(Dataset entries)
- - - -

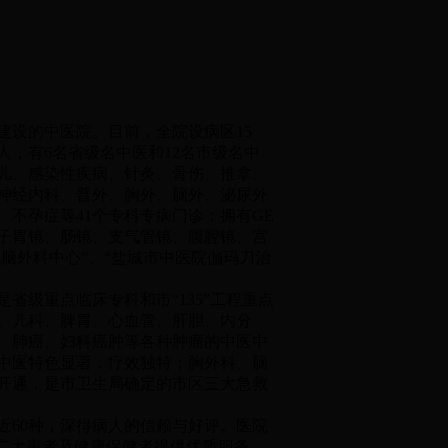
设的中医院。目前，全院设病区15
余人，有6名省级名中医和12名市级名中
、儿、感染性疾病、针灸、骨伤、推拿、
、神经内科、普外、胸外、脑外、泌尿外
不孕症等41个专科专病门诊；拥有GE
电子胃镜、肠镜、支气管镜、腹腔镜、宫
脑外科中心”、“盐城市中医院伽玛刀治
级重点临床专科和市“135”工程重点
。儿科、脾胃、心血管、肝胆、内分
、肺癌、妇科癌肿等各种肿瘤的中医中
中医特色显著，疗效独特；胸外科、脑
时开通，是市卫生局确定的市区三大急救
近60种，深得病人的信赖与好评。医院
广大患者及健康保健者提供优质服务。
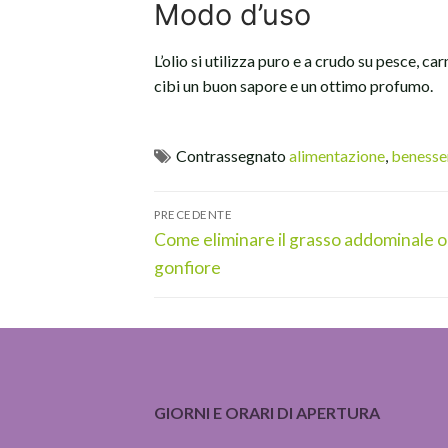
Modo d’uso
L’olio si utilizza puro e a crudo su pesce, 
cibi un buon sapore e un ottimo profumo.
Contrassegnato
alimentazione
,
benesse
Navigazione
PRECEDENTE
articoli
Articolo
Come eliminare il grasso addominale o 
precedente:
gonfiore
GIORNI E ORARI DI APERTURA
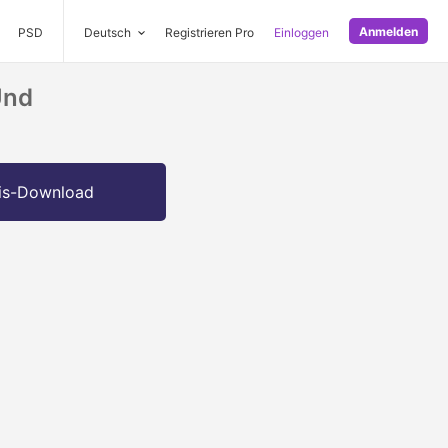
Anmelden
PSD
Deutsch
Registrieren Pro
Einloggen
Und
is-Download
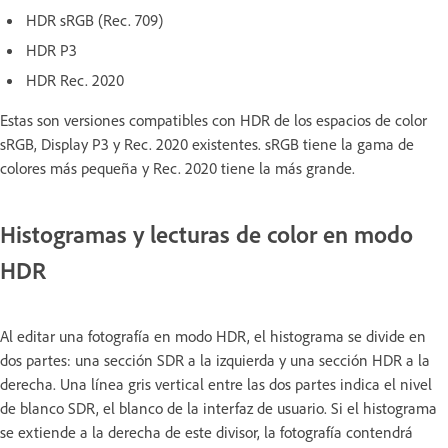
HDR sRGB (Rec. 709)
HDR P3
HDR Rec. 2020
Estas son versiones compatibles con HDR de los espacios de color
sRGB, Display P3 y Rec. 2020 existentes. sRGB tiene la gama de
colores más pequeña y Rec. 2020 tiene la más grande.
Histogramas y lecturas de color en modo
HDR
Al editar una fotografía en modo HDR, el histograma se divide en
dos partes: una sección SDR a la izquierda y una sección HDR a la
derecha. Una línea gris vertical entre las dos partes indica el nivel
de blanco SDR, el blanco de la interfaz de usuario. Si el histograma
se extiende a la derecha de este divisor, la fotografía contendrá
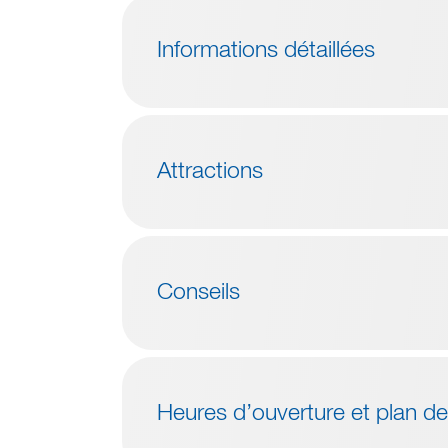
Informations détaillées
Attractions
Conseils
Heures d’ouverture et plan de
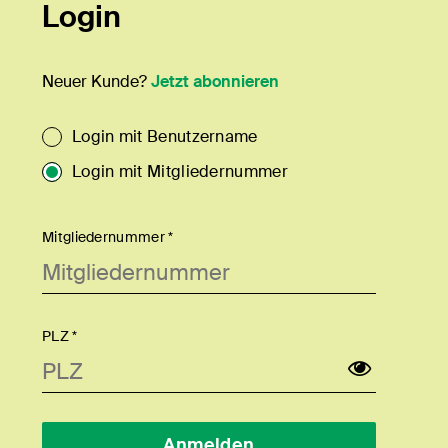
Login
Neuer Kunde?
Jetzt abonnieren
Login mit Benutzername
Login mit Mitgliedernummer
Mitgliedernummer *
PLZ *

- - - -

Problem requirements =>
Search the entries for the string "fotografía" and copy each line where it occurs.

Output below =>
Al editar una fotografía en modo HDR, el histograma se divide en
se extiende a la derecha de este divisor, la fotografía contendrá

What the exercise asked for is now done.